_Saved entries_
──────────────────────────────

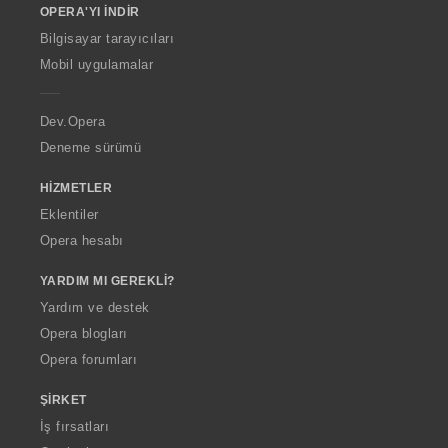
OPERA'YI İNDIR
w
O
Bilgisayar tarayıcıları
p
Mobil uygulamalar
e
r
a
Dev.Opera
Deneme sürümü
HIZMETLER
Eklentiler
Opera hesabı
YARDIM MI GEREKLI?
Yardım ve destek
Opera blogları
Opera forumları
ŞIRKET
İş fırsatları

──────────────────────────────

_TRY IT_
Extract every line from the one containing "Opera blogları" through the last line of the data, inclusive, exactly as written.

_SOLUTION BELOW_
Opera blogları
Opera forumları
ŞIRKET
İş fırsatları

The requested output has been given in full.